Local / free engine adapters (TODO, high priority):

  • muriel/engines/flux_local.py — Flux via a local runtime (ComfyUI, diffusers, or ollama when supported). Zero cloud cost.
  • muriel/engines/sdxl_local.py — Stable Diffusion XL via diffusers or ComfyUI. Zero cloud cost.
  • muriel/engines/real_esrgan.py — local upscaling (2×/4×) via Real-ESRGAN PyTorch checkpoints. Free alternative to commercial upsamplers.
  • muriel/engines/gemini.py — Google Gemini image gen via free tier + pay-as-you-go. Lowest activation energy for a cloud engine.

Opt-in paid engine adapters (TODO, subscription required):

  • muriel/engines/firefly.pyAdobe Firefly API. Real capability (image5, creative upsampler, precise/adaptive composite, custom-brand models) but requires Adobe CC + Firefly credits per call. Ships as an optional engine; users without subs fall through to a free engine.
  • muriel/engines/photoshop.py — local PS automation (UXP / ExtendScript / batch-actions). Free for users who already have Photoshop; still paid in aggregate (CC subscription).
  • muriel/engines/dalle.py / muriel/engines/ideogram.py — optional commercial alternatives.

Engine selection in brand.toml:

  • Add [engine] block: preferred = "pillow", fallback = ["flux_local", "gemini"], optional paid_ok = false. Let the brand declare its defaults; respect paid_ok = false to never call a metered endpoint.

Positioning: muriel stays free-first and engine-agnostic. The differentiator is not "we integrate with Firefly" (many will); it's that the brand-tokens + contrast-audit + critique-agent layer is the same whether the engine is Pillow locally, Flux in a GPU container, Gemini's free tier, or a paid Firefly custom model. The constraint discipline is the product.

Authoring engines (emit editable source files)

Different direction from render engines — these produce files the user can refine further in their preferred tool, with muriel's brand tokens already applied to layer names, groups, styles, type properties, and export settings.

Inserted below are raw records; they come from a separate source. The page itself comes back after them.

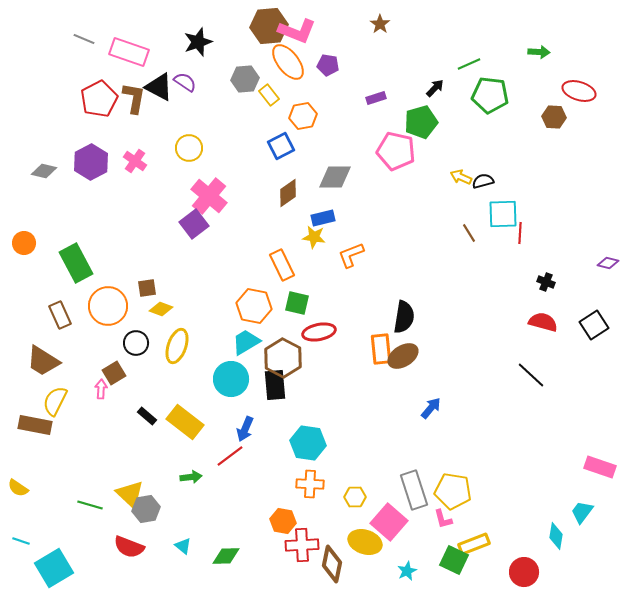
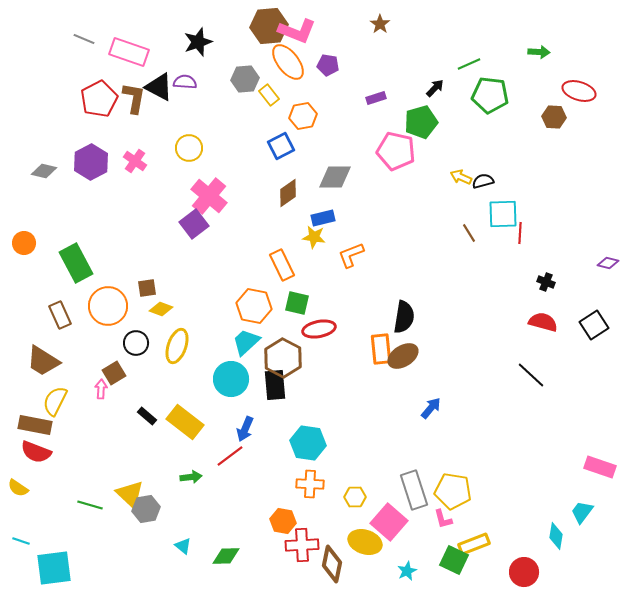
purple semicircle at (185, 82): rotated 30 degrees counterclockwise
red ellipse at (319, 332): moved 3 px up
cyan trapezoid at (246, 342): rotated 12 degrees counterclockwise
red semicircle at (129, 547): moved 93 px left, 95 px up
cyan square at (54, 568): rotated 24 degrees clockwise
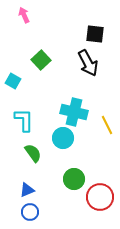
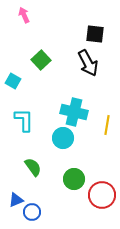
yellow line: rotated 36 degrees clockwise
green semicircle: moved 14 px down
blue triangle: moved 11 px left, 10 px down
red circle: moved 2 px right, 2 px up
blue circle: moved 2 px right
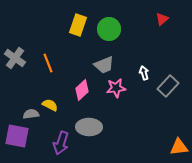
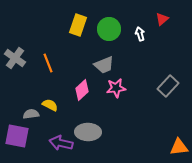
white arrow: moved 4 px left, 39 px up
gray ellipse: moved 1 px left, 5 px down
purple arrow: rotated 85 degrees clockwise
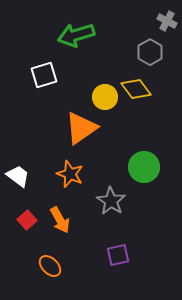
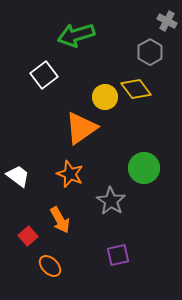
white square: rotated 20 degrees counterclockwise
green circle: moved 1 px down
red square: moved 1 px right, 16 px down
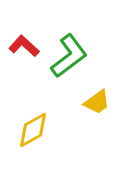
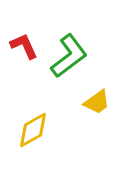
red L-shape: rotated 24 degrees clockwise
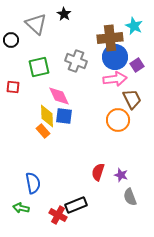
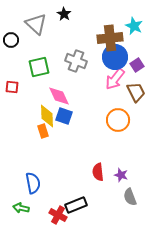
pink arrow: rotated 135 degrees clockwise
red square: moved 1 px left
brown trapezoid: moved 4 px right, 7 px up
blue square: rotated 12 degrees clockwise
orange rectangle: rotated 24 degrees clockwise
red semicircle: rotated 24 degrees counterclockwise
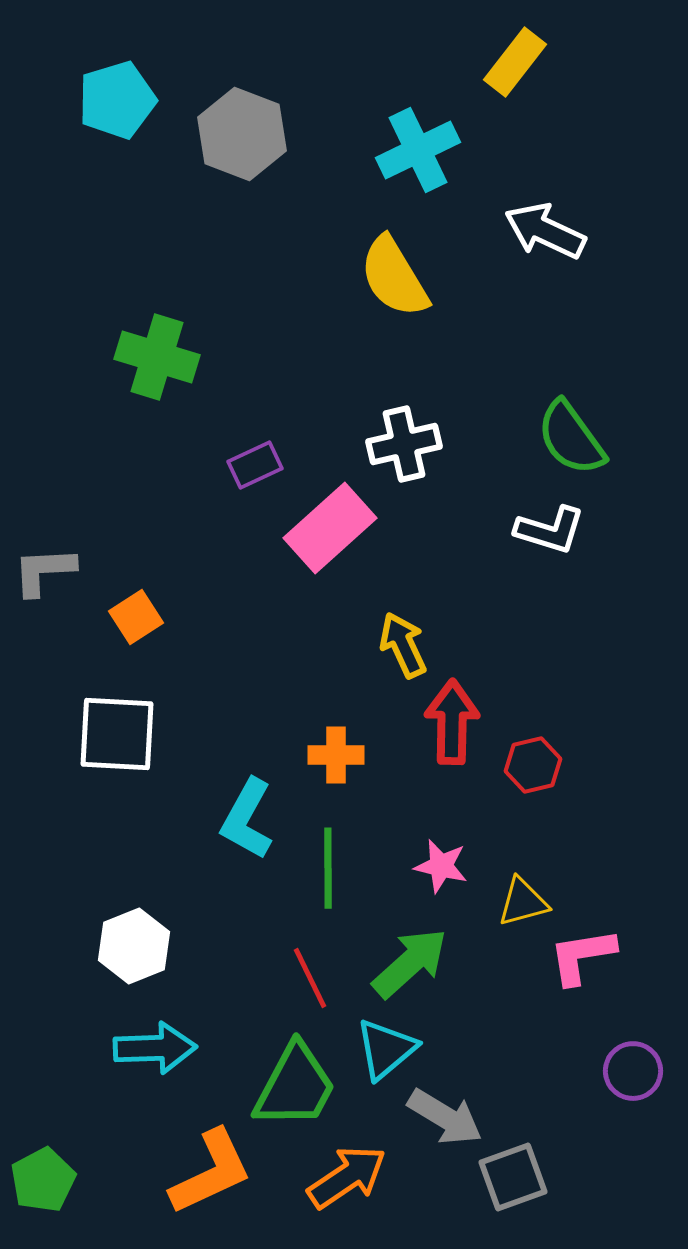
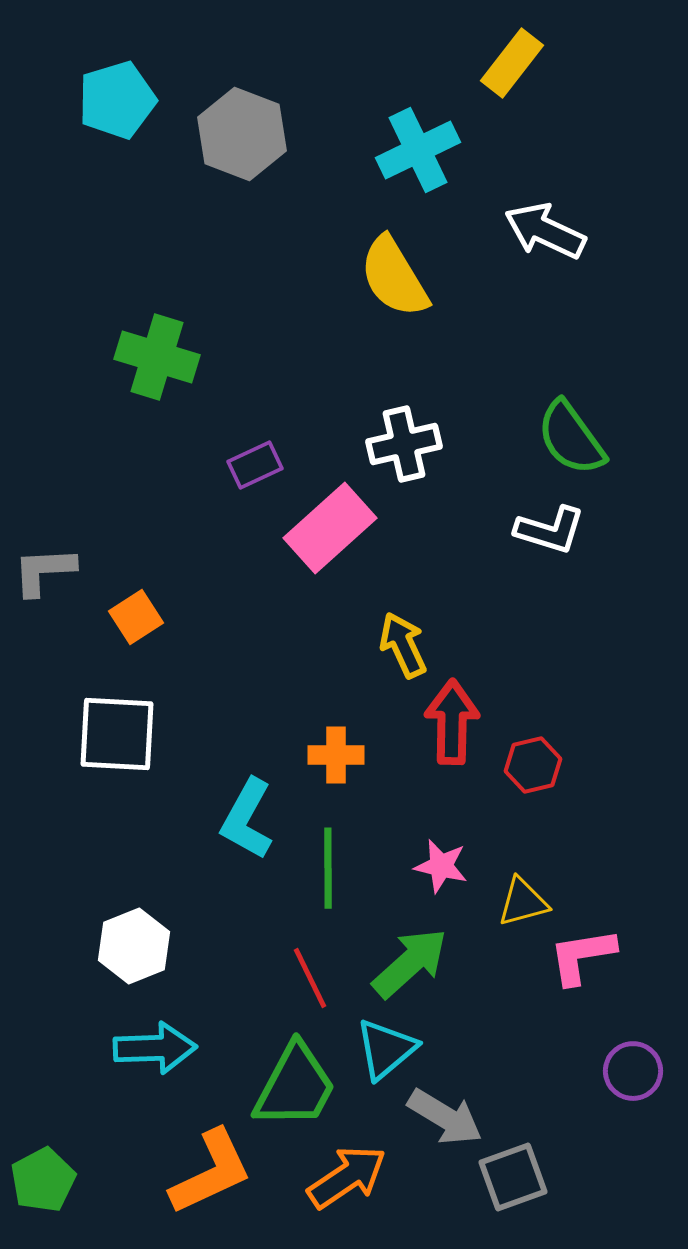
yellow rectangle: moved 3 px left, 1 px down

  • muriel/authoring/psd.py — emit a layered .psd from a brief + brand.toml. Uses psd-tools or a similar library. Standalone (does not require PS to be running). Brand colors become fill layers, type layers use the brand's typography stack, groups follow the brand's semantic taxonomy. Open the output in Photoshop for manual refinement.
  • muriel/authoring/photoshop_live.py — script an already-running Photoshop instance via UXP or ExtendScript. Requires PS to be open; useful when the user is actively working and wants muriel to inject a brand-compliant composition into their current document.
  • muriel/authoring/figma.py — Figma Files API to create / update designs. Brand tokens map to Figma variables; muriel writes a starter file the team can iterate on. Free tier has limits; works for individual users and small teams.
  • muriel/authoring/canva.py — Canva Connect API. Produces a Canva design with brand palette applied. Useful for marketing collateral workflows where the team continues editing in Canva.
  • muriel/authoring/affinity.py — Affinity scripting (.afdesign, .afphoto). Free-to-own alternative to PSD.

Authoring engines are complementary to render engines: render when you want a final PNG; author when you want a source file the user will continue to edit. Brand tokens apply identically across both paths.